DEV Community

Krishna Bose
Krishna Bose

Posted on

MongoDB lookup on an array of objects which contains (foreign) ObjectId as a key

If you have worked with MongoDB it's highly probable that you have used aggregation pipelines. And its a very common use-case that you need to connect documents from one collection to another, aka 'The Join Query' from our SQL days.

Let's elaborate the problem statement first. We have 2 collections, orders and products.
Every order has some user related information and a list of products which the user has ordered along with its quantity.

sample order object

{
    ...
    _id: ObjectId(...),
    userId: ObjectId(...),
    createdAt: 1622928483,
    products: [
        {
            productId: ObjectId(...),
            quantity: 1,
        },
        {
            productId: ObjectId(...),
            quantity: 3,
        },
    ]
    ...
}
Enter fullscreen mode Exit fullscreen mode

sample product object

{
   ...
   _id: ObjectId(...),
   name: 'Macbook Pro M1',
   description: 'All systems pro.',
   price: 1200,
   ...
}
Enter fullscreen mode Exit fullscreen mode

The result we want from aggregation

{
    ...
    _id: ObjectId(...),
    userId: ObjectId(...),
    createdAt: 1622928483,
    products: [
        {
            productId: ObjectId(...),
            quantity: 1,
             // this got added
            product: {
               ...
               _id: ObjectId(...),
               name: 'Macbook Pro M1',
               description: 'All systems pro.',
               price: 1200,
               ...
            }
        },
        {
            productId: ObjectId(...),
            quantity: 3,
             // this too
            product: {
               ...
               _id: ObjectId(...),
               name: 'iPhone 12',
               description: 'Blast past fast.',
               price: 900,
               ...
            }
        },
    ]
    ...
}
Enter fullscreen mode Exit fullscreen mode

Here you can see that we have inflated the product details inside the products array.
At the time of writing this article, I couldn't find any sweet and easy way of achieving this, so I decided to dive in a little deeper.

A point to note here, if the product array would have been something like products: [ObjectId(...), ObjectId(...)] then it would be a breeze. But since we also need to accommodate quantity alongside the productId, it's not quite feasible (at least with the current schema).

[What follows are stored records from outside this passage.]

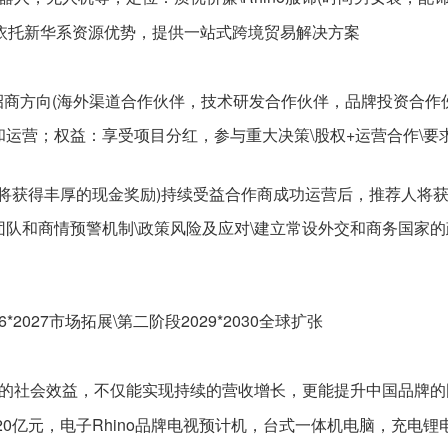
优势：依托新华系资源优势，提供一站式跨境贸易解决方案
)\招商方向(海外渠道合作伙伴，技术研发合作伙伴，品牌投资合作
营和运营；权益：享受项目分红，参与重大决策\股权+运营合作
，将获得丰厚的现金奖励)持续受益合作商成功运营后，推荐人将
控团队和商情预警机制\政策风险及应对\建立常设外交和商务国家
6*2027市场拓展\第二阶段2029*2030全球扩张
和深远的社会效益，不仅能实现持续的营收增长，更能提升中国品牌
20亿元，电子Rhino品牌电视预计机，台式一体机电脑，充电锂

So, let's get started with the solution.

Step 1: Split the array

Use the $unwind operator to split the products array so that each document formed will have only one product instead of the entire array.

{
    $unwind: {
        path: '$products'
    }
}
Enter fullscreen mode Exit fullscreen mode

Now each of our unwound orders would looks something like this

{
    ...
    _id: ObjectId(...),
    userId: ObjectId(...),
    createdAt: 1622928483,
    products: {
        productId: ObjectId(...),
        quantity: 1,
    }
    ...
}
Enter fullscreen mode Exit fullscreen mode

This looks simpler, but wait, where are the rest of the ordered products?
It turns out, using $unwind would split one document into multiple documents where all the data is identical except the one list on which $unwind is called.
Here, it will split our sample document into 2 documents like the following

#doc 1
{
    ...
    _id: ObjectId(...),
    userId: ObjectId(...),
    createdAt: 1622928483,
    products: {
        productId: ObjectId(...),
        quantity: 1,
    }
    ...
}
#doc 2
{
    ...
    _id: ObjectId(...),
    userId: ObjectId(...),
    createdAt: 1622928483,
    products: {
        productId: ObjectId(...),
        quantity: 3,
    }
    ...
}
Enter fullscreen mode Exit fullscreen mode

So, I hope it's clear that, if you have n orders with m products in each, it will generate a total m*n documents.

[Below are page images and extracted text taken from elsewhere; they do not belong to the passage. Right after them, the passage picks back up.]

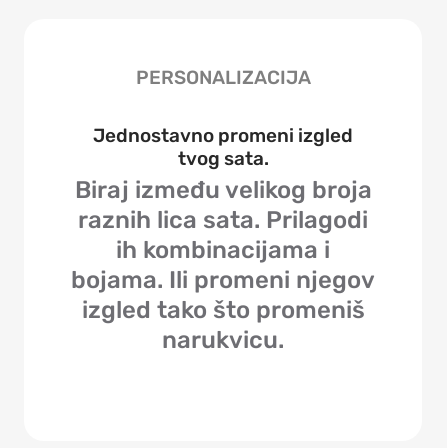
PERSONALIZACIJA
Jednostavno promeni izgled
tvog sata.
Biraj između velikog broja
raznih lica sata. Prilagodi
ih kombinacijama i
bojama. Ili promeni njegov
izgled tako što promeniš
narukvicu.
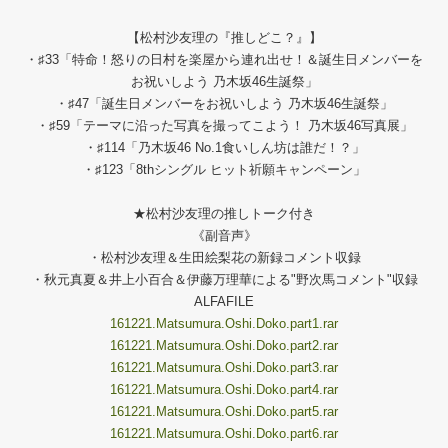
【松村沙友理の『推しどこ？』】
・♯33「特命！怒りの日村を楽屋から連れ出せ！＆誕生日メンバーを
お祝いしよう 乃木坂46生誕祭」
・♯47「誕生日メンバーをお祝いしよう 乃木坂46生誕祭」
・♯59「テーマに沿った写真を撮ってこよう！ 乃木坂46写真展」
・♯114「乃木坂46 No.1食いしん坊は誰だ！？」
・♯123「8thシングル ヒット祈願キャンペーン」
★松村沙友理の推しトーク付き
《副音声》
・松村沙友理＆生田絵梨花の新録コメント収録
・秋元真夏＆井上小百合＆伊藤万理華による"野次馬コメント"収録
ALFAFILE
161221.Matsumura.Oshi.Doko.part1.rar
161221.Matsumura.Oshi.Doko.part2.rar
161221.Matsumura.Oshi.Doko.part3.rar
161221.Matsumura.Oshi.Doko.part4.rar
161221.Matsumura.Oshi.Doko.part5.rar
161221.Matsumura.Oshi.Doko.part6.rar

Step 2: Inflate product details

This is the important step, fetching product details from another collection

{
    $lookup: {
        from: 'products',
        localField: 'products.productId',
        foreignField: '_id',
        as: 'products.product'
    }
}
Enter fullscreen mode Exit fullscreen mode

this step inflates the data and makes it look something like the following

{
    ...
    _id: ObjectId(...),
    userId: ObjectId(...),
    createdAt: 1622928483,
    products: {
        productId: ObjectId(...),
        quantity: 1,
        product: [
            {
               ...
               _id: ObjectId(...),
               name: 'Macbook Pro M1',
               description: 'All systems pro.',
               price: 1200,
               ...
            }
        ]
    }
    ...
}
Enter fullscreen mode Exit fullscreen mode

If you notice one thing, the product is inflated, but its an array instead of an object. The reason being, mongodb expects that multiple documents in the products table may match with this criteria, and hence by default puts all the docs in an array. In our case we know its going to be unique, so we can just unwind it out.

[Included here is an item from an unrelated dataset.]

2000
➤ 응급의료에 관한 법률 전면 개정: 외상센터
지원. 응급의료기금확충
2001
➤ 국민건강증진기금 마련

Step 2a: Unwind the product inflated

{
    $unwind: {
        path: '$products.product'
    }
}
Enter fullscreen mode Exit fullscreen mode

Cool! we got the data we needed. Now we can merge those docs up to make it into original.

Step 3: Merging the docs

the key for this step is $group. we will push all the products into an array.

But, here is a small catch!
For grouping them together, you need to preserve all the other fields as well. like userId, createdAt and _id.
One way is, put everything in _id of your group, something like

{
    $group: {
        _id: {
            _id: '$_id',
            userId: '$userId',
            createdAt: '$createdAt'
        }
    }
}
Enter fullscreen mode Exit fullscreen mode

BUT...
there are 3 shortcomings

  1. Difficult to execute if docs have different keys.
  2. High chances of forgetting/mistyping any field
  3. If the schema is altered even slightly, you need to go through the pipeline and rewrite this part again.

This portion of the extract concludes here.